Having your eyes stuck on the side of your head is great to avoid turning up on someone else's menu. Providing almost 360 deg vision, wide-set eyes give pigeons the best chance of escape. But they also have lousy stereo vision. With little overlap between the views of both eyes, no one knew whether the birds are able to perceive depth or are trapped in a flat panorama: cue the comical walk. Pigeons are easily recognised from their eccentric gait, bobbing their heads to and fro. The head movement allows the goofy birds to stabilise their vision when strutting forward, by essentially holding the head still when the head bobs back. The question was, could the birds take advantage of the rapid rebound, when the head bobs forward, to help them to gauge the depth and distance of objects? To find out, Yuya Hataji, Hika Kuroshima and Kazuo Fujita, from Kyoto University, Japan, played some sleight of hand on the birds to find out whether their ungainly deportment allows them to distinguish near from far.
But first the team had to train the pigeons to peck at a dot on a TV screen to tell the researchers whether it was small or large.
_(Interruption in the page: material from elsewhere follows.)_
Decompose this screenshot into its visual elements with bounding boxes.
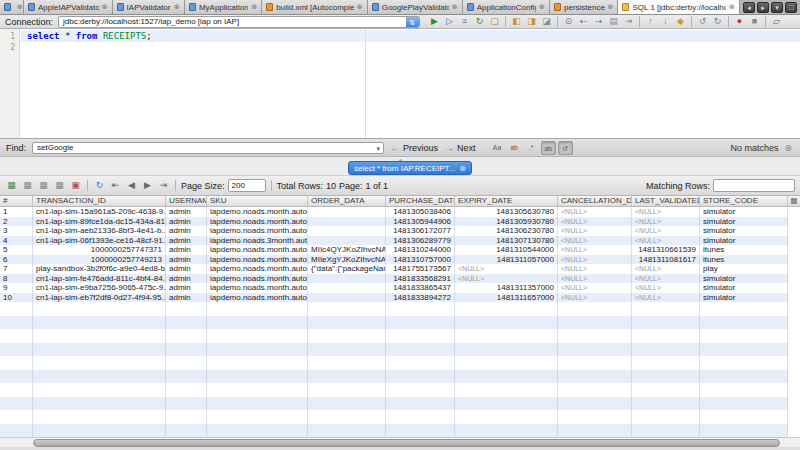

After showing each pigeon five static individual dots on a grid, each the same size, the team then provided the bird with a choice of squares that they could peck to tell the researchers whether the dot was small (selecting the left square) or large (right square). ‘The pigeons learned to do this in a few sessions since we have a lot of experience training pigeons on similar perceptual tasks’, says Hataji. Once the discs had got the birds’ attention and the animals were reliably distinguishing between the small (14.9–20.5 mm) and large (21.7–29.7 mm) dots, Hataji turned up the pressure. Now the discs began roving across the screen, so that the pigeons had to move their heads to keep track of them. Hataji rigged two cameras to monitor the birds’ head motion, and adjusted the movement of the dots depending on whether he wanted the dot to jump out of the screen – moving it in the opposite direction from the pigeon's head – or slide behind the screen – moving the dot in the same direction as the pigeon's head. Then he filmed each pigeon to find out how close it got to the screen before pecking at the dot. ‘Pigeons hold their head at a constant distance before pecking’, says Hataji, so if the bobbing head movements were helping the pigeons judge distance, then they would crowd the screen when the dot appeared farther away and stand well back when the dot jumped out at them.
Impressively, the pigeons could tell when the dots were in front of or behind the screen. The resourceful birds are able to determine how near or far objects are, thanks to their goofy head movements. Objects in the foreground seem to move differently from farther back objects as the pigeons move their heads, telling the birds which objects are near and which are distant. In addition, the birds were still able to differentiate between small and large dots, so head movements don't contribute to the bird's ability to determine size, although they did ponder longer before landing a peck when presented with intermediate-sized dots that were more difficult to categorise.
Despite their bird-brained reputation, pigeons take advantage of their unconventional gait to overcome their wide-eyed disadvantage. Bobbing their heads to and fro gives the birds a sense of perspective, allowing them to land pecks whether the target is near or far.